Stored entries
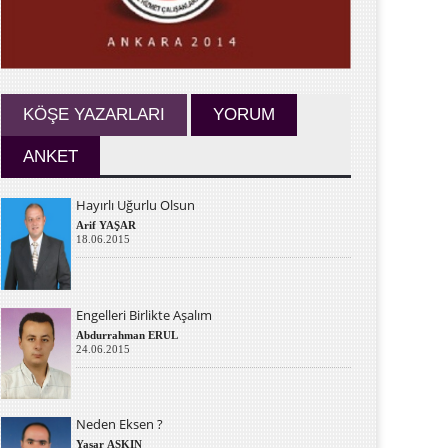
KÖŞE YAZARLARI
YORUM
ANKET
Hayırlı Uğurlu Olsun
Arif YAŞAR
18.06.2015
Engelleri Birlikte Aşalım
Abdurrahman ERUL
24.06.2015
Neden Eksen ?
Yaşar AŞKIN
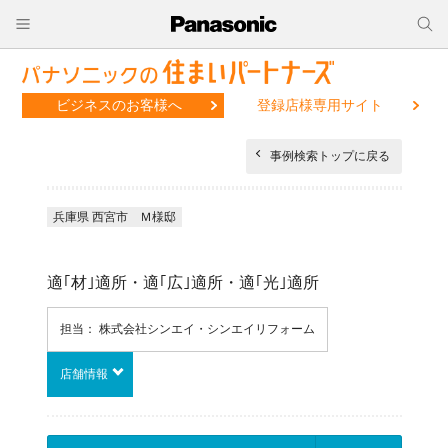
ビジネスのお客様へ
登録店様専用サイト
事例検索トップに戻る
兵庫県 西宮市 Ｍ様邸
適｢材｣適所・適｢広｣適所・適｢光｣適所
担当： 株式会社シンエイ・シンエイリフォーム
店舗情報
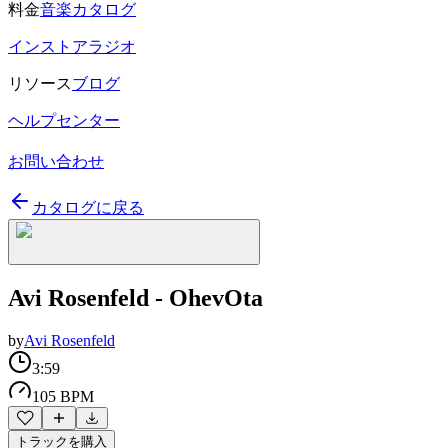
料金
音楽カタログ
インストアラジオ
リソース
ブログ
ヘルプセンター
お問い合わせ
カタログに戻る
Avi Rosenfeld - OhevOta
by
Avi Rosenfeld
3:59
105 BPM
トラックを購入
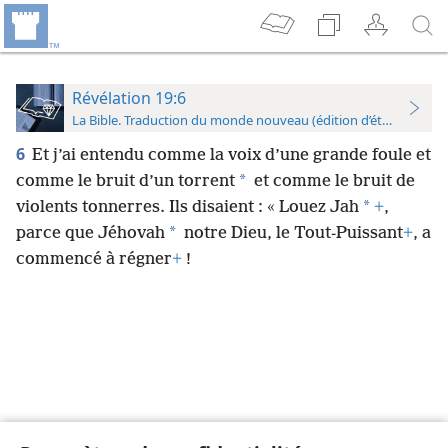
Révélation 19:6
La Bible. Traduction du monde nouveau (édition d’étude)
6
Et j’ai entendu comme la voix d’une grande foule et
*
comme le bruit d’un torrent
et comme le bruit de
*
violents tonnerres. Ils disaient : « Louez Jah
+
,
*
parce que Jéhovah
notre Dieu, le Tout-Puissant
+
, a
commencé à régner
+
!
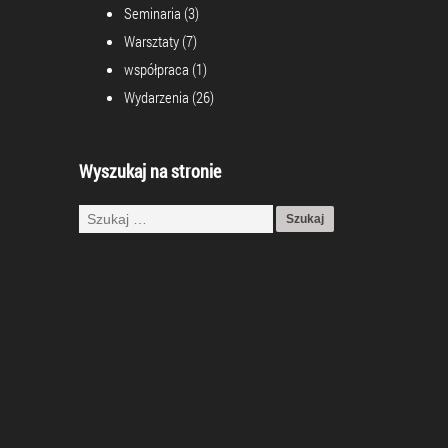
Seminaria
(3)
Warsztaty
(7)
współpraca
(1)
Wydarzenia
(26)
Wyszukaj na stronie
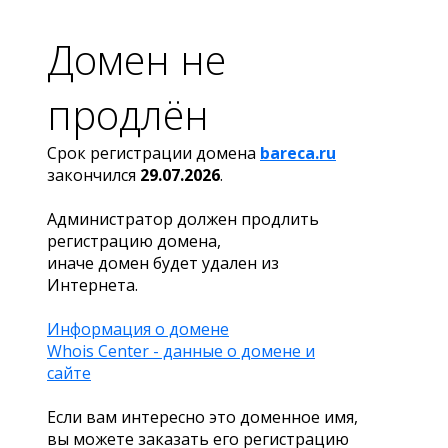
Домен не
продлён
Срок регистрации домена
bareca.ru
закончился
29.07.2026
.
Администратор должен продлить
регистрацию домена,
иначе домен будет удален из
Интернета.
Информация о домене
Whois Center - данные о домене и
сайте
Если вам интересно это доменное имя,
вы можете заказать его регистрацию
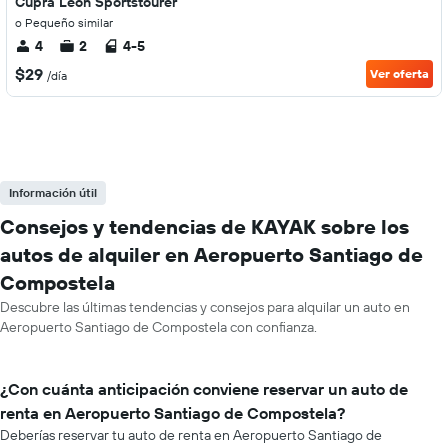
Cupra Leon Sportstourer
o Pequeño similar
4
2
4-5
$29
Ver oferta
/día
Información útil
Consejos y tendencias de KAYAK sobre los
autos de alquiler en Aeropuerto Santiago de
Compostela
Descubre las últimas tendencias y consejos para alquilar un auto en
Aeropuerto Santiago de Compostela con confianza.
¿Con cuánta anticipación conviene reservar un auto de
renta en Aeropuerto Santiago de Compostela?
Deberías reservar tu auto de renta en Aeropuerto Santiago de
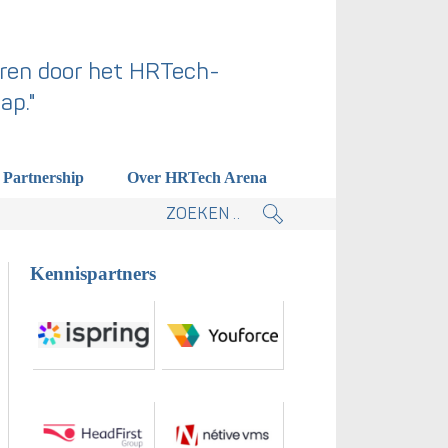
ren door het HRTech-
ap."
Partnership
Over HRTech Arena
tieplan.
Kennispartners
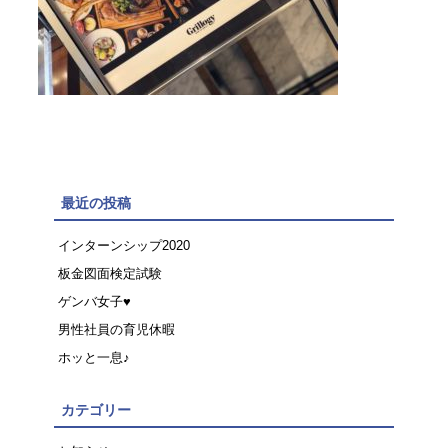
最近の投稿
インターンシップ2020
板金図面検定試験
ゲンバ女子♥
男性社員の育児休暇
ホッと一息♪
カテゴリー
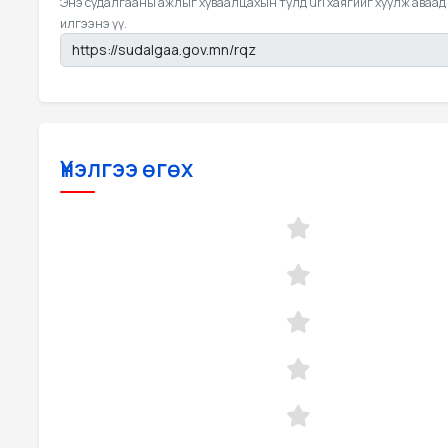
Энэ судалгааны ажлыг хуваалцахын тулд url хаягийг хуулж аваад
илгээнэ үү.
Үнэлгээ өгөх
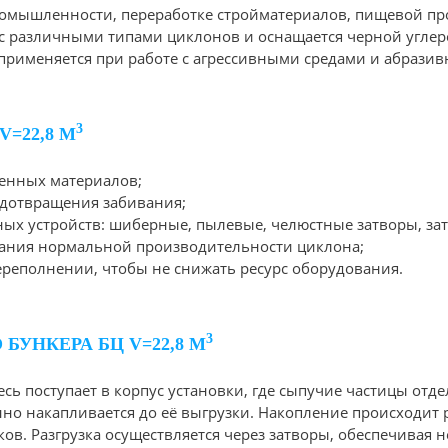
мышленности, переработке стройматериалов, пищевой про
я с различными типами циклонов и оснащается черной угл
316Ti) применяется при работе с агрессивными средами и абр
3
=22,8 М
ленных материалов;
едотвращения забивания;
ых устройств: шиберные, пылевые, челюстные затворы, зат
ания нормальной производительности циклона;
реполнении, чтобы не снижать ресурс оборудования.
3
УНКЕРА БЦ V=22,8 М
сь поступает в корпус установки, где сыпучие частицы отд
нно накапливается до её выгрузки. Накопление происходит 
ов. Разгрузка осуществляется через затворы, обеспечивая 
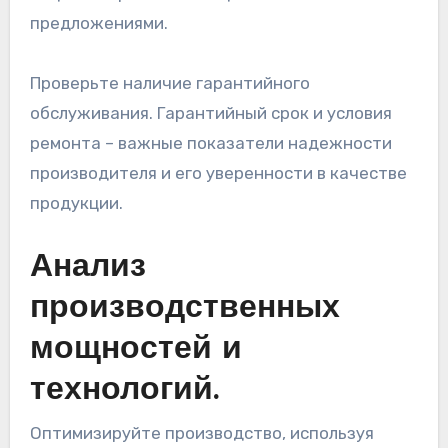
предложениями.
Проверьте наличие гарантийного
обслуживания. Гарантийный срок и условия
ремонта – важные показатели надежности
производителя и его уверенности в качестве
продукции.
Анализ
производственных
мощностей и
технологий.
Оптимизируйте производство, используя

▶ WHAT TO DO: Return each entry above unchanged. Leave the pictures out.

▶ ANSWER FOR THIS EXERCISE:
KÖŞE YAZARLARI
YORUM
ANKET
Hayırlı Uğurlu Olsun
Arif YAŞAR
18.06.2015
Engelleri Birlikte Aşalım
Abdurrahman ERUL
24.06.2015
Neden Eksen ?
Yaşar AŞKIN
ビジネスのお客様へ
登録店様専用サイト
事例検索トップに戻る
兵庫県 西宮市 Ｍ様邸
適｢材｣適所・適｢広｣適所・適｢光｣適所
担当： 株式会社シンエイ・シンエイリフォーム
店舗情報
料金
音楽カタログ
インストアラジオ
リソース
ブログ
ヘルプセンター
お問い合わせ
カタログに戻る
Avi Rosenfeld - OhevOta
by
Avi Rosenfeld
3:59
105 BPM
トラックを購入
Révélation 19:6
La Bible. Traduction du monde nouveau (édition d’étude)
6
Et j’ai entendu comme la voix d’une grande foule et
*
comme le bruit d’un torrent
et comme le bruit de
*
violents tonnerres. Ils disaient : « Louez Jah
+
,
*
parce que Jéhovah
notre Dieu, le Tout-Puissant
+
, a
commencé à régner
+
!
Seminaria
(3)
Warsztaty
(7)
współpraca
(1)
Wydarzenia
(26)
Wyszukaj na stronie
Домен не
продлён
Срок регистрации домена
bareca.ru
закончился
29.07.2026
.
Администратор должен продлить
регистрацию домена,
иначе домен будет удален из
Интернета.
Информация о домене
Whois Center - данные о домене и
сайте
Если вам интересно это доменное имя,
вы можете заказать его регистрацию
Cupra Leon Sportstourer
o Pequeño similar
4
2
4-5
$29
Ver oferta
/día
Información útil
Consejos y tendencias de KAYAK sobre los
autos de alquiler en Aeropuerto Santiago de
Compostela
Descubre las últimas tendencias y consejos para alquilar un auto en
Aeropuerto Santiago de Compostela con confianza.
¿Con cuánta anticipación conviene reservar un auto de
renta en Aeropuerto Santiago de Compostela?
Deberías reservar tu auto de renta en Aeropuerto Santiago de
ren door het HRTech-
ap."
Partnership
Over HRTech Arena
tieplan.
Kennispartners
最近の投稿
インターンシップ2020
板金図面検定試験
ゲンバ女子♥
男性社員の育児休暇
ホッと一息♪
カテゴリー
Энэ судалгааны ажлыг хуваалцахын тулд url хаягийг хуулж аваад
илгээнэ үү.
Үнэлгээ өгөх
мышленности, переработке стройматериалов, пищевой про
я с различными типами циклонов и оснащается черной угл
316Ti) применяется при работе с агрессивными средами и абр
3
=22,8 М
ленных материалов;
едотвращения забивания;
ых устройств: шиберные, пылевые, челюстные затворы, зат
ания нормальной производительности циклона;
реполнении, чтобы не снижать ресурс оборудования.
3
УНКЕРА БЦ V=22,8 М
сь поступает в корпус установки, где сыпучие частицы отд
нно накапливается до её выгрузки. Накопление происходит 
ов. Разгрузка осуществляется через затворы, обеспечивая 
предложениями.
Проверьте наличие гарантийного
обслуживания. Гарантийный срок и условия
ремонта – важные показатели надежности
производителя и его уверенности в качестве
продукции.
Анализ
производственных
мощностей и
технологий.
Оптимизируйте производство, используя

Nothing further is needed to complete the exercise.